13 janvier 2005 : Communiqué de presse de Jacques Bompard


Découvrant aujourd'hui dans la presse nationale les propos tenus par monsieur Le Pen, je me trouve placé comme la plupart des militants du Front national devant l'énigme suivante :

Que cherche Jean-Marie Le Pen ? Ou, plus exactement, que cherche le président du Front national ?

La question est fondamentale.

Croit-il que les Français qui souffrent de l'insécurité, du chômage, de l'immigration, des délocalisations, de la perte de leurs racines, s'intéressent en 2005 aux événements de 1945 ?

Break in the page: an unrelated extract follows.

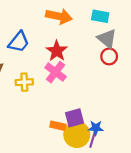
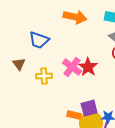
blue trapezoid: (19, 42) -> (39, 40), turned 70
red star: (57, 51) -> (88, 67), moved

Depuis plusieurs années, le Front national connaît un recul en terme de nombre d'élus, de cadres, de militants. Monsieur Le Pen pense-t-il que ses déclarations peuvent rendre de l'espoir, attirer à nouveau, rassembler ?

Si monsieur Le Pen estime que l'étude de la seconde guerre mondiale doit être un élément important du discours du Front national, pourquoi ne sollicite-t-il pas l'avis du Bureau politique, du Conseil national, du Congrès ?

Pour ma part, je m'intéresse d'abord et avant tout au présent. Les Français que je rencontre tous les jours ont, eux aussi, pour préoccupation principale, et je les comprends, l'avenir de leurs enfants. Pas la jeunesse de leurs arrière-grands-pères. Le mouvement national ne peut gagner tant qu'il n'aura pas compris que c'est dans ce seul quotidien qu'il faut s'ancrer.

Dans ce contexte, la réunion d'un Congrès du Front national devient une urgence. Chaque année qui passe est une année de perdue pour le mouvement et pour la France que le Front national a la prétention de sauver. De ce Congrès devront sortir de nouvelles orientations en terme de pratiques et d'organisation militante.